框架是MMSegmentation;
自己的数据集是 voc 格式;
代码:https://github.com/NVlabs/SegFormer
mmlab环境的安装:https://blog.csdn.net/Scenery0519/article/details/129595886?spm=1001.2014.3001.5501
mmseg 教程文档:https://mmsegmentation.readthedocs.io/zh_CN/latest/useful_tools.html#id10
文章目录
一、环境配置
首先需要配置好 mmlab 环境。
参考 mmlab环境的安装:https://blog.csdn.net/Scenery0519/article/details/129595886?spm=1001.2014.3001.5501
安装如下的库,版本按照自己匹配的来
pip install torchvision==0.8.2
pip install timm==0.3.2
pip install mmcv-full==1.2.7
pip install opencv-python==4.5.1.48
cd SegFormer && pip install -e . --user
二、跑训练
# Single-gpu training
python tools/train.py local_configs/segformer/B1/segformer.b1.512x512.ade.160k.py
报错1:
AssertionError: MMCV==1.7.1 is used but incompatible. Please install mmcv>=[1, 1, 4], <=[1, 7, 0].

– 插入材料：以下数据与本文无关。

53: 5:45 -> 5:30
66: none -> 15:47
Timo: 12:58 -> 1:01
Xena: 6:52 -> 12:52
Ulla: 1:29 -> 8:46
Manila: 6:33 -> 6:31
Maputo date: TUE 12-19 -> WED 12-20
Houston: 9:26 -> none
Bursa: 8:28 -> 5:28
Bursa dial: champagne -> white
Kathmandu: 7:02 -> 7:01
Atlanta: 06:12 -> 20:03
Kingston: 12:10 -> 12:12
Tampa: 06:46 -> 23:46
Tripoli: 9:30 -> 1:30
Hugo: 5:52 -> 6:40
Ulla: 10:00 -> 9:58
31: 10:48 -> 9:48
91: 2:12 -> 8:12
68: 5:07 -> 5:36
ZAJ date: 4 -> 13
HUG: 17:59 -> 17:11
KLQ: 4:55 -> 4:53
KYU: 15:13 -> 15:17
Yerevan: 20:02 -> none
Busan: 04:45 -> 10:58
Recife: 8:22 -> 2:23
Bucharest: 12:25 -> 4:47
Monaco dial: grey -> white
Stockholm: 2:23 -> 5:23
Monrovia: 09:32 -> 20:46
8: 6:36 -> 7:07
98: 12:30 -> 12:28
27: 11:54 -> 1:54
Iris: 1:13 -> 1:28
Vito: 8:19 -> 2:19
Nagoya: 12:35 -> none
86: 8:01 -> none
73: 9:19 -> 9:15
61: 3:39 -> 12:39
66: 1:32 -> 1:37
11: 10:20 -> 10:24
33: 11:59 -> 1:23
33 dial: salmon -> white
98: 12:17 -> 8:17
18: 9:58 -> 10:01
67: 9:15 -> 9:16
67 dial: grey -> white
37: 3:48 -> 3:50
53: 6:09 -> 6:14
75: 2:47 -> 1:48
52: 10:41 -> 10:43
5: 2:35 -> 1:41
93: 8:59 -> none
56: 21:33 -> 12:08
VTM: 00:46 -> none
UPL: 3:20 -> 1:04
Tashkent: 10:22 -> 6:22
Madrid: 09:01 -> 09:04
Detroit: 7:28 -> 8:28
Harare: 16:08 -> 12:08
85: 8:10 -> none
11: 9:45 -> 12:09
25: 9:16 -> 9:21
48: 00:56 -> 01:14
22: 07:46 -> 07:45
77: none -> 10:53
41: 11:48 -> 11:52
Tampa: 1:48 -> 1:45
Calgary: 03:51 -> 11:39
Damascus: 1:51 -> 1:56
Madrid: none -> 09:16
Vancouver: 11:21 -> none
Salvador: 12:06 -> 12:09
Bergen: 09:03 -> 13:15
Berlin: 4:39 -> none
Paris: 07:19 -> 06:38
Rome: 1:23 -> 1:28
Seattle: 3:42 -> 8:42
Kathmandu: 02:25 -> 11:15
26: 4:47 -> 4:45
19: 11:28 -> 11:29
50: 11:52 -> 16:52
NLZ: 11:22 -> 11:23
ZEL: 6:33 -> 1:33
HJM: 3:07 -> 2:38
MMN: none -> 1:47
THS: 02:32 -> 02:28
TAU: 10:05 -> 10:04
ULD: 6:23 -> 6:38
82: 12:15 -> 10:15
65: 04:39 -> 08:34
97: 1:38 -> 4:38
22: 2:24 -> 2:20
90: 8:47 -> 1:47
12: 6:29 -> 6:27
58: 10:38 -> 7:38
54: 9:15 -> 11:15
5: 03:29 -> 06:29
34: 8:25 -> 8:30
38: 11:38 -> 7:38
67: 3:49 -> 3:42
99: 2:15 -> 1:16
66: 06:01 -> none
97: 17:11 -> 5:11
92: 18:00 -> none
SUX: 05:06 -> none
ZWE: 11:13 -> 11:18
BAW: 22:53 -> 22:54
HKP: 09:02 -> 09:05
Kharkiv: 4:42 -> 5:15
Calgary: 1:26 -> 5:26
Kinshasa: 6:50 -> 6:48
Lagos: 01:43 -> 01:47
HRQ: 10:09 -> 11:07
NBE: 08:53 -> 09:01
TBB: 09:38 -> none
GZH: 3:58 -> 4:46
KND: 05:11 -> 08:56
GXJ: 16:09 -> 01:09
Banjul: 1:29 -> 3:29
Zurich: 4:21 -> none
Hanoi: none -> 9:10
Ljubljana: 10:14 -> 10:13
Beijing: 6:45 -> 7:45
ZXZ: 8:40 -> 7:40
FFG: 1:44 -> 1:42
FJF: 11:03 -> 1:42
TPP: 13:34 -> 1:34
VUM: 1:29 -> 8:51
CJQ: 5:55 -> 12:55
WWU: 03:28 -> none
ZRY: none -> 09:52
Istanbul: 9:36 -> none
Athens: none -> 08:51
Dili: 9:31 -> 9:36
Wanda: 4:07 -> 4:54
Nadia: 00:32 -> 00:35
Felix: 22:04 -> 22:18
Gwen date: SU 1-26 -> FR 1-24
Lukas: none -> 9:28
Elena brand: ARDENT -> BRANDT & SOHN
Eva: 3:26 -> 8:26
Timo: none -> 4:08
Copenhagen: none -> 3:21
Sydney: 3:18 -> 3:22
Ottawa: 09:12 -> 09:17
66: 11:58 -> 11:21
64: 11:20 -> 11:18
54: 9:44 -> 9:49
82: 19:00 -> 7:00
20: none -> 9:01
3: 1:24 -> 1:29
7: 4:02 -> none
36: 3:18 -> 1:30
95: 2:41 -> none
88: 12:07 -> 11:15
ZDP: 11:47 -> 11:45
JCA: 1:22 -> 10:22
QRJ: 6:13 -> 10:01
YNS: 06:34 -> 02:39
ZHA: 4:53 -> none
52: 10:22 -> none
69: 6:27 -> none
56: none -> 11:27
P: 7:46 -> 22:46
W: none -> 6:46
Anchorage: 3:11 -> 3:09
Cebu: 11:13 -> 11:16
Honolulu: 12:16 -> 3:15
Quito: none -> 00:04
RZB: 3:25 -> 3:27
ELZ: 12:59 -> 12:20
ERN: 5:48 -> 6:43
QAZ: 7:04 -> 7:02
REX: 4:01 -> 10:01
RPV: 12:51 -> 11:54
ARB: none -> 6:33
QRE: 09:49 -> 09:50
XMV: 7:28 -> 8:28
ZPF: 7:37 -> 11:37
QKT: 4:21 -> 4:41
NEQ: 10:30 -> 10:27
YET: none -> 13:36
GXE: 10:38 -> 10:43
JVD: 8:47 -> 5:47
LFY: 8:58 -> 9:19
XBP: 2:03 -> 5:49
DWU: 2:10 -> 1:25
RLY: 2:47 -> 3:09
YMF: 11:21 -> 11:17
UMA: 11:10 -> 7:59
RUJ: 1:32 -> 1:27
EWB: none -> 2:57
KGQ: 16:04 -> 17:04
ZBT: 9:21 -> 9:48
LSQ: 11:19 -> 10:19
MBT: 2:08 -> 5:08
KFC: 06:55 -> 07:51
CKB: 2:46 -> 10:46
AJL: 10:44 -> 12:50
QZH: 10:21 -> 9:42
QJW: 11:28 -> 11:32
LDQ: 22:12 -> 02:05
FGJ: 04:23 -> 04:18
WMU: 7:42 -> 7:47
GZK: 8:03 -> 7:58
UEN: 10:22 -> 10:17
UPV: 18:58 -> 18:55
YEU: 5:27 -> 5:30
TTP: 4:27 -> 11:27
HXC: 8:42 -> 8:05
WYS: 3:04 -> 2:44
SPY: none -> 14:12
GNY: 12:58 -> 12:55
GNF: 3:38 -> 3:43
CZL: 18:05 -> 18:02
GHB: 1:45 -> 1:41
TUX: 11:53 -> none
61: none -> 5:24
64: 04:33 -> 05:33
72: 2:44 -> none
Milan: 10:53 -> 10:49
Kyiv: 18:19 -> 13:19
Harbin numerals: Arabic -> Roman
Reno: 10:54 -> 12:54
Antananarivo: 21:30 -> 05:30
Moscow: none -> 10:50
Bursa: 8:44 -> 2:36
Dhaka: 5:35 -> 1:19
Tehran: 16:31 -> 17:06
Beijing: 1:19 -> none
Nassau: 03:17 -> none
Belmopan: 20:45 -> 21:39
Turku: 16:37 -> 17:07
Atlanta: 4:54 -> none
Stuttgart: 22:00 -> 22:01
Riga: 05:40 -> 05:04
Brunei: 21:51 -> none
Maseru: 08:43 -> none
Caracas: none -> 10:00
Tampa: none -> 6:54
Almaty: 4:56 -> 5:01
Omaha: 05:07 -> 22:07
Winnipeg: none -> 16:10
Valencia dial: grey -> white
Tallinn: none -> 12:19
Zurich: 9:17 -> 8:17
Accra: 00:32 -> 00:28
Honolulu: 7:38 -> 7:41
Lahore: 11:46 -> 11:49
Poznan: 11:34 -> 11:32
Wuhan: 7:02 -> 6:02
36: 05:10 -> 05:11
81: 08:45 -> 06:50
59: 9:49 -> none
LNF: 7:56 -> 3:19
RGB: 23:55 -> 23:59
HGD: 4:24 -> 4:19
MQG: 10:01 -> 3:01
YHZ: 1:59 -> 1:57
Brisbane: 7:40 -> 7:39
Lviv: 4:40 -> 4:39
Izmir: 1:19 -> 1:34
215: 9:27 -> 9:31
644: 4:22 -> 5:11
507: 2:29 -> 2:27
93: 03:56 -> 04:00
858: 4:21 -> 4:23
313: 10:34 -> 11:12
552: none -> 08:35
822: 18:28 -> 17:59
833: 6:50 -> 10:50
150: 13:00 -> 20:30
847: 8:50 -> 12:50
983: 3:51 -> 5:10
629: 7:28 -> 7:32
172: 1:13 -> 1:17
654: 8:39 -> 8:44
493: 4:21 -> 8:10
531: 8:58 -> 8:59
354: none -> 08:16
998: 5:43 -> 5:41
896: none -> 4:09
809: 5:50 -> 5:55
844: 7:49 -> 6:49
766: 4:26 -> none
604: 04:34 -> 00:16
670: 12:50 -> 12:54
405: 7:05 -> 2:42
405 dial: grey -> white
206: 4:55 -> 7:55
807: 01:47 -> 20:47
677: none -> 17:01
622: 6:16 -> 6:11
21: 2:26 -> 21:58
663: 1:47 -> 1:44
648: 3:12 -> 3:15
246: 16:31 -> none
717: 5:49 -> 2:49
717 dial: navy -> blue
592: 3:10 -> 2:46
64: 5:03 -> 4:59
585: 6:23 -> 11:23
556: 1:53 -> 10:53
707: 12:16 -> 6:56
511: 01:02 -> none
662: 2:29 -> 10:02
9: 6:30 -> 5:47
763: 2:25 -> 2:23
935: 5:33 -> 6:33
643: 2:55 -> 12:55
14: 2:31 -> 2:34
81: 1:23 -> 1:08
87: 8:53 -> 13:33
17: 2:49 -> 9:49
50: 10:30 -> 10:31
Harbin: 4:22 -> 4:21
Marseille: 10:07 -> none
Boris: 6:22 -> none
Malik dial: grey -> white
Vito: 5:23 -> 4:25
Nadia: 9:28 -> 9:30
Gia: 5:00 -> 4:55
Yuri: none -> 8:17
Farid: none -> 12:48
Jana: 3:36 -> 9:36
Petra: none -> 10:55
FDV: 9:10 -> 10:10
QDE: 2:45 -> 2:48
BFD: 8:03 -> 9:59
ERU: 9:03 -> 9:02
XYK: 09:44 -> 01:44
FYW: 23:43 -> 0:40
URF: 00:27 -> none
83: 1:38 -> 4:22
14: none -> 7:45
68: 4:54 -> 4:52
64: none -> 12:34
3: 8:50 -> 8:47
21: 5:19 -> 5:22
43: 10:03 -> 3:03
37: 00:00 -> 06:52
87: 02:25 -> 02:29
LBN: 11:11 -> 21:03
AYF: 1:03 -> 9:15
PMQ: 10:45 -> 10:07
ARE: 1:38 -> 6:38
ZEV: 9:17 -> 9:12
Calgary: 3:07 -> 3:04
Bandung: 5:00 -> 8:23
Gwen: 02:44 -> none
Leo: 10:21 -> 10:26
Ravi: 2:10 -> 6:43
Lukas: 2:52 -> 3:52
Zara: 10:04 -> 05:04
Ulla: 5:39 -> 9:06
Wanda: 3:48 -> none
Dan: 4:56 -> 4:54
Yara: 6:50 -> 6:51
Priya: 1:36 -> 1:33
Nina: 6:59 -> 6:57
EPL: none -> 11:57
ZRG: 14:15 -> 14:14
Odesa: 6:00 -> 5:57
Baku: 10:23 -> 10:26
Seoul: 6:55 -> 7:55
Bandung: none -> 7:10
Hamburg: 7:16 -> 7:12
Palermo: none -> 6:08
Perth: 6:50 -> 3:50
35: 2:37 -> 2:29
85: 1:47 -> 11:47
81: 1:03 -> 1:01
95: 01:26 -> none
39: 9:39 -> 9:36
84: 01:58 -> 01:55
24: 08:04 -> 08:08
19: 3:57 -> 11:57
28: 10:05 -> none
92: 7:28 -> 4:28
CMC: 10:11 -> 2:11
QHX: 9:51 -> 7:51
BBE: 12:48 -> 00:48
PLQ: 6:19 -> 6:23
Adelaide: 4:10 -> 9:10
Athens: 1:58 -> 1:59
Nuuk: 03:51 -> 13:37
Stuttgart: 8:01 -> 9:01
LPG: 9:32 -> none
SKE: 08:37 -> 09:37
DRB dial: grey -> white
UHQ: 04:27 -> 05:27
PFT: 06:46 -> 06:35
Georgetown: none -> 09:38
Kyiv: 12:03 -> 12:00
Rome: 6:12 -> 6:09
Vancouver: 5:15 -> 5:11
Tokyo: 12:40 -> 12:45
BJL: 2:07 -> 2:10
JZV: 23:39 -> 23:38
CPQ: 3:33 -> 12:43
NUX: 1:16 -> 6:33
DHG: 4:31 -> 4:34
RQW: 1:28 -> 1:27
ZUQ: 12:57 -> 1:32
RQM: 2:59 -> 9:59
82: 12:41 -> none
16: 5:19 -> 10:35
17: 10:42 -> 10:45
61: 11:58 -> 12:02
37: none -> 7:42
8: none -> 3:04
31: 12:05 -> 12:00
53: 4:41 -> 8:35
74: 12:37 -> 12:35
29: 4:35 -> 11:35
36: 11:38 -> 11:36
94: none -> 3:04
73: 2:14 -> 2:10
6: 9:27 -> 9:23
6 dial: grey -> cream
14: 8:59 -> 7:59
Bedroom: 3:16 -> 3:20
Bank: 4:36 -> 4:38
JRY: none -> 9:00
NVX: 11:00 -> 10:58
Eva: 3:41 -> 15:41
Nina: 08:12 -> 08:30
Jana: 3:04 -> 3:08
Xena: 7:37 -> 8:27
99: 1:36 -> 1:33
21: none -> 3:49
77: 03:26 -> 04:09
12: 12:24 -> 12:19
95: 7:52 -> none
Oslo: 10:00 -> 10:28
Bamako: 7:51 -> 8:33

修改 /SegFormermaster/mmseg/init.py 文件
使自己的mmcv版本匹配在这个区间里。我使用的是mmcv==1.6.0版本可以正常跑程序。
报错2:
File “/home/8TDisk/wangjl/condaEnv/mmlab/lib/python3.7/site-packages/timm/models/layers/helpers.py”, line 6, in
from torch._six import container_abcs
ImportError: cannot import name ‘container_abcs’ from ‘torch._six’ (/condaEnv/mmlab/lib/python3.7/site-packages/torch/_six.py)
上边的报错内容给出了出错的文件路径,照着路径找到 _six.py 文件修改。
修改 condaEnv/mmlab/lib/python3.7/site-packages/timm/models/layers/helpers.py
修改内容如下所示,将 from torch._six import container_abcs 注释掉,替换下面的代码。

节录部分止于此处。